なぜ耳の奥まで掃除してはいけないのか?

耳垢(じみ)の役割

耳垢は耳道の腺が分泌する自然な物質で、汚れやほこり、異物から耳を保護し、耳道の皮膚を健康に保つ働きがあります。

なぜ耳垢はそのままにすべきか

通常、体は必要な量だけ耳垢を作り、自然に排出されます。過剰に取り除くと、保護機能が失われ、感染や炎症のリスクが高まります。

耳垢が詰まると起こりうる症状

  • 難聴:耳道が塞がれ音が聞き取りにくくなる。
  • 耳痛:鼓膜に圧力がかかり痛みを伴う。
  • 耳鳴り(ティンナイタス):耳の中で鳴りやざわめきが生じる。
  • めまい:平衡感覚が乱れ、ふらつきを感じる。

これらの症状がある場合は、自己判断で除去せず、必ず耳鼻科医に受診してください。

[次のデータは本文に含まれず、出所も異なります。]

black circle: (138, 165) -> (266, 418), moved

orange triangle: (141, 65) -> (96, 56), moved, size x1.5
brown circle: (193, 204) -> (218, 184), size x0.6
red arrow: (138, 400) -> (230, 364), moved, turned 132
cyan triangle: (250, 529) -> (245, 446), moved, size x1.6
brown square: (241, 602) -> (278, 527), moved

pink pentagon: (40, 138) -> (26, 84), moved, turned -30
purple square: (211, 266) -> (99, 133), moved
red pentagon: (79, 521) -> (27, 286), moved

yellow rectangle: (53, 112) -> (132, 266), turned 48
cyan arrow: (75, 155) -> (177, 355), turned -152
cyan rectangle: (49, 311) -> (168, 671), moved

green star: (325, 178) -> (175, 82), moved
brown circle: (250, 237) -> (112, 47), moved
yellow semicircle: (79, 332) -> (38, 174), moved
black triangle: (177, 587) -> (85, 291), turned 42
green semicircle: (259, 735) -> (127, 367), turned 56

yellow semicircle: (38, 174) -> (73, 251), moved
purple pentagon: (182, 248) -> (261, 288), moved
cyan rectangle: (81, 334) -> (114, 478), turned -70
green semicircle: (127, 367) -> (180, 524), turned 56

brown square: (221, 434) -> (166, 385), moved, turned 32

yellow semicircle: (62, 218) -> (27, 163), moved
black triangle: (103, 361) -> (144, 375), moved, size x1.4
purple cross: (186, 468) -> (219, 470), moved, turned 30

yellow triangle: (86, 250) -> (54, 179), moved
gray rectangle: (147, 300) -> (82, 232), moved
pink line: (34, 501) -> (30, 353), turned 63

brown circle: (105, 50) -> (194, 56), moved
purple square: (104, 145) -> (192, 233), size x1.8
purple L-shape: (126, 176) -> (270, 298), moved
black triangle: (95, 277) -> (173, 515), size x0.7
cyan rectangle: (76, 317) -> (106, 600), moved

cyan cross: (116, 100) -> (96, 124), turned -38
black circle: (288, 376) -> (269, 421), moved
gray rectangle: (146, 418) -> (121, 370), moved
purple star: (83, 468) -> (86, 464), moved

医師は安全に耳垢を除去し、必要に応じて他の問題も治療します。

自己処理は危険

綿棒や爪楊枝、ヘアピンなどで耳を掃除すると、耳垢が奥へ押し込まれ、症状が悪化します。また、耳道の皮膚を傷つけ感染の原因になることもあります。

耳垢対策のポイント

  • 綿棒や爪楊枝などで耳内部を掃除しない。
  • 入浴時は温かいタオルで外側の耳を軽く拭く。
  • 水泳やシャワーで耳に水が入らないように注意する。
  • アレルギーがある場合は適切に薬を服用し、炎症を防ぐ。
  • 聴力低下や耳痛、耳鳴り、めまいなどの症状が出たら速やかに医師へ相談する。

耳垢の状態が気になるときは、まず医師に相談し、正しいケア方法を教えてもらいましょう。